Daylight Donut Flour Company, LLC
- Trade name: Daylight Donuts
- Company type: Subsidiary
- Industry: Food and beverage
- Genre: Doughnut shop
- Founded: 1954; 72 years ago Tulsa, Oklahoma, U.S.
- Founder: Tommy and Lucille Day
- Headquarters: Tulsa, Oklahoma, U.S.
- Number of locations: 950 (2021)
- Key people: John Bond (CEO and President); Sheila Bond (Senior Vice President);
- Products: Raised Doughnuts; Cake Doughnuts; Cinnamon Rolls; Sausage Rolls; Coffee;
- Website: daylightdonuts.com

= Daylight Donuts =

American doughnut shop chain

Daylight Donut Flour Company, LLC, doing business as Daylight Donuts, is a privately owned and operated American chain of doughnut shops, founded in 1954 and headquartered in Tulsa, Oklahoma. The chain has approximately 950 locations in 13 countries. Each Daylight Donuts store is independently owned and operated.

==History==
===Founding and expansion===
The origins of Daylight Donuts can be traced back to Tommy and Lucille Day in 1954. The couple opened a small business in Tulsa, Oklahoma and began producing doughnut mix in the mornings and selling them to shops in the afternoon, mostly out of the trunk of their car. The couple created a new doughnut mixture that they believed was more flavorful and had a lighter consistency than many other doughnuts on the market. The couple decided to call this business, "Daylight Donuts Flour Co." Mr. Day, having previously worked in the baking industry, helped a friend, Mr. Durard Pendergraft open a small doughnut shop in Joplin, Missouri on September 22, 1954. The store initially sold doughnuts for 37 cents per dozen.

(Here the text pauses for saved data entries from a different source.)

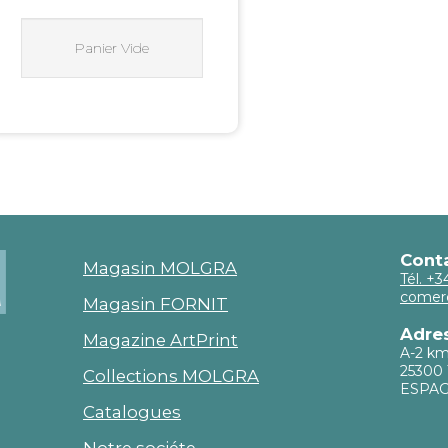
Panier Vide
Cont
Magasin MOLGRA
Tél. +
comer
Magasin FORNIT
Adre
Magazine ArtPrint
A-2 k
25300 
Collections MOLGRA
ESPA
Catalogues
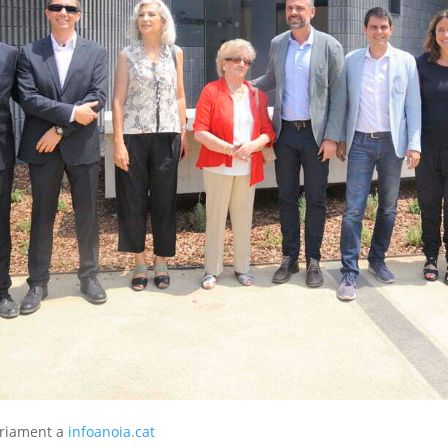
nàriament a
infoanoia.cat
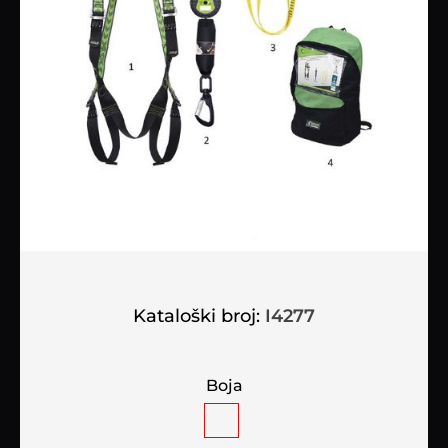
Kataloški broj:
I4277
Boja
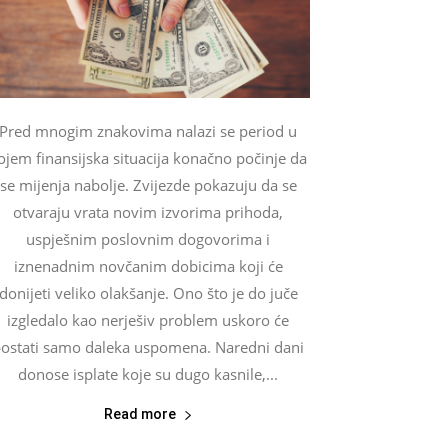
Pred mnogim znakovima nalazi se period u
ojem finansijska situacija konačno počinje da
se mijenja nabolje. Zvijezde pokazuju da se
otvaraju vrata novim izvorima prihoda,
uspješnim poslovnim dogovorima i
iznenadnim novčanim dobicima koji će
donijeti veliko olakšanje. Ono što je do juče
izgledalo kao nerješiv problem uskoro će
ostati samo daleka uspomena. Naredni dani
donose isplate koje su dugo kasnile,...
Read more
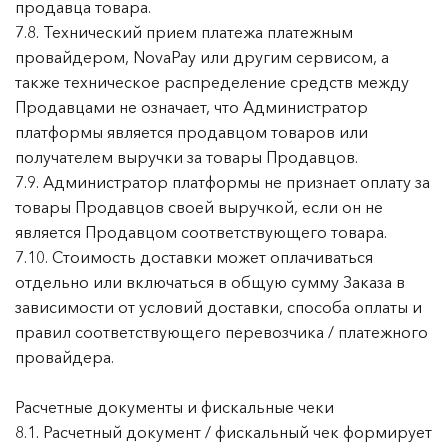
продавца товара.
7.8. Технический прием платежа платежным
провайдером, NovaPay или другим сервисом, а
также техническое распределение средств между
Продавцами не означает, что Администратор
платформы является продавцом товаров или
получателем выручки за товары Продавцов.
7.9. Администратор платформы не признает оплату за
товары Продавцов своей выручкой, если он не
является Продавцом соответствующего товара.
7.10. Стоимость доставки может оплачиваться
отдельно или включаться в общую сумму Заказа в
зависимости от условий доставки, способа оплаты и
правил соответствующего перевозчика / платежного
провайдера.
Расчетные документы и фискальные чеки
8.1. Расчетный документ / фискальный чек формирует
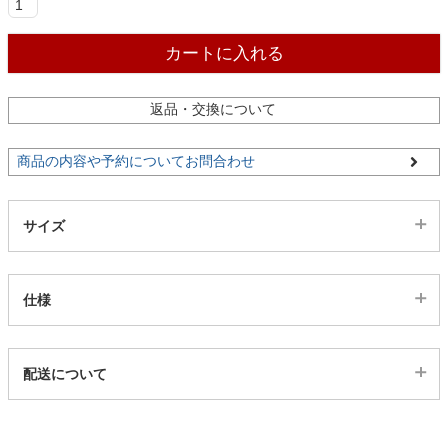
ファブリック
カートに入れる
カーテン
返品・交換について
ラグ
商品の内容や予約についてお問合わせ
マット
サイズ
収納用品
仕様
生活用品
代表sku
配送について
26100170
配送について
キッチン用品
サイズ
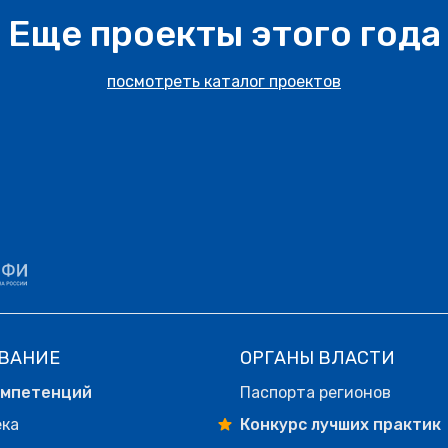
Еще проекты этого года
посмотреть каталог проектов
ВАНИЕ
ОРГАНЫ ВЛАСТИ
омпетенций
Паспорта регионов
ека
Конкурс лучших практик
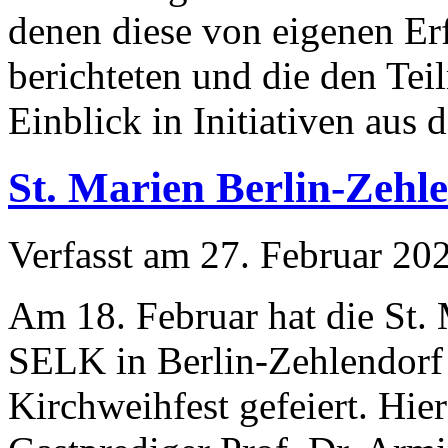
denen diese von eigenen E
berichteten und die den Te
Einblick in Initiativen aus
St. Marien Berlin-Zehle
Verfasst am
27. Februar 20
Am 18. Februar hat die St.
SELK in Berlin-Zehlendorf 
Kirchweihfest gefeiert. Hie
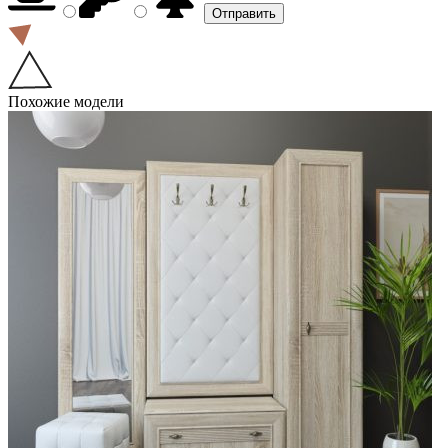
Похожие модели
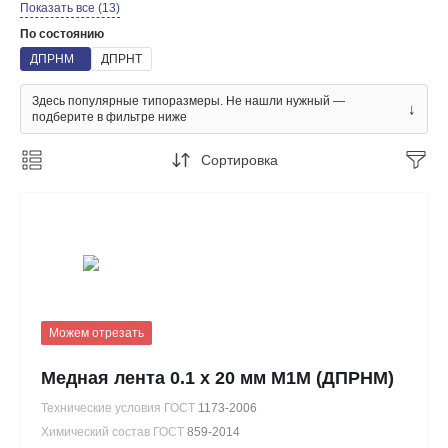
Показать все (13)
По состоянию
ДПРНМ
ДПРНТ
Здесь популярные типоразмеры. Не нашли нужный —
↓
подберите в фильтре ниже
Сортировка
Можем отрезать
Медная лента 0.1 х 20 мм М1М (ДПРНМ)
Технические условия ГОСТ
1173-2006
Химический состав ГОСТ
859-2014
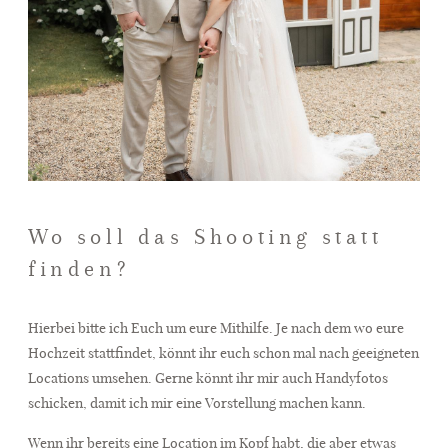
Wo soll das Shooting statt
finden?
Hierbei bitte ich Euch um eure Mithilfe. Je nach dem wo eure
Hochzeit stattfindet, könnt ihr euch schon mal nach geeigneten
Locations umsehen. Gerne könnt ihr mir auch Handyfotos
schicken, damit ich mir eine Vorstellung machen kann.
Wenn ihr bereits eine Location im Kopf habt, die aber etwas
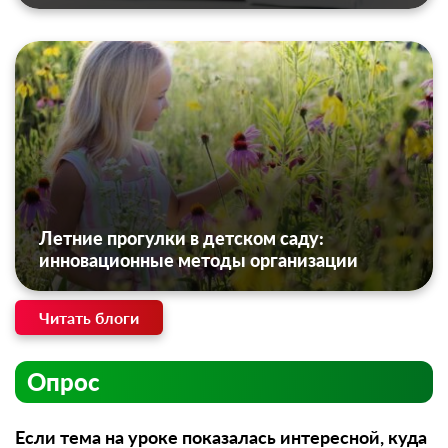
Летние прогулки в детском саду:
инновационные методы организации
Читать блоги
Опрос
Если тема на уроке показалась интересной, куда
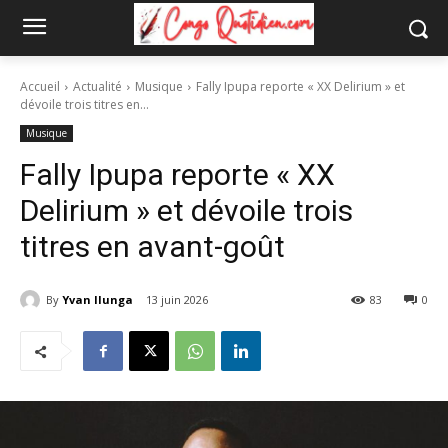
Accueil
Actualité
Musique
Fally Ipupa reporte « XX Delirium » et
dévoile trois titres en...
Musique
Fally Ipupa reporte « XX
Delirium » et dévoile trois
titres en avant-goût
By
Yvan Ilunga
13 juin 2026
83
0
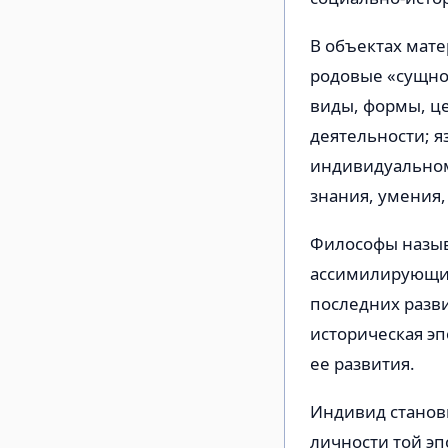
В объектах мат
родовые «сущно
виды, формы, це
деятельности; 
индивидуальном
знания, умения,
Философы назыв
ассимилирующим
последних разви
историческая эп
ее развития.
Индивид станов
личности той эп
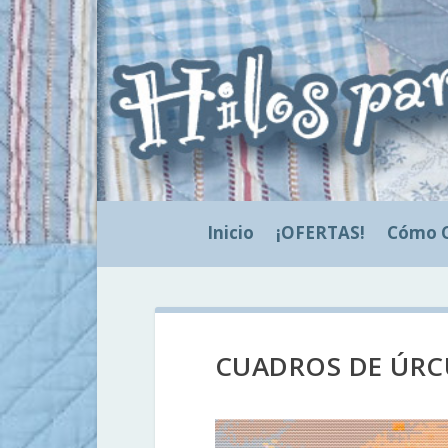
Inicio
¡OFERTAS!
Cómo 
CUADROS DE ÚRCU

By 1960, the company had grown enough that the Days were able to hire two new employees and also built a 20,000 square foot facility for additional space. In 1977, the Days retired and sold the company to Jerry and Linda Hull. By this time, there were more than 200 Daylight Donuts stores in operation. Also during this time, the company began using its own fleet of trucks. In 2002, John and Sheila Bond purchased the company. The new owners expanded the production facility into a 65,000 square foot manufacturing facility. They also increased the products that were offered by the company. In 2003, the company started its own private label coffee and began selling it to shop owners.

===Recent history===
The original Daylight Donuts location (2124 S. Main Street) was destroyed in the 2011 Joplin tornado and has since relocated to 2316 S. Main Street. As of 2016, Daylight Donuts operates 430 licensed locations where Daylight Donuts are made and over 1,000 locations worldwide where they are sold. Additionally, Daylight Donut Flour Company, LLC produces 230,000 pounds of doughnut mix per week, enough mix for 2.5 million doughnuts weekly. Throughout its entire history, each Daylight Donuts store has been independently owned and operated.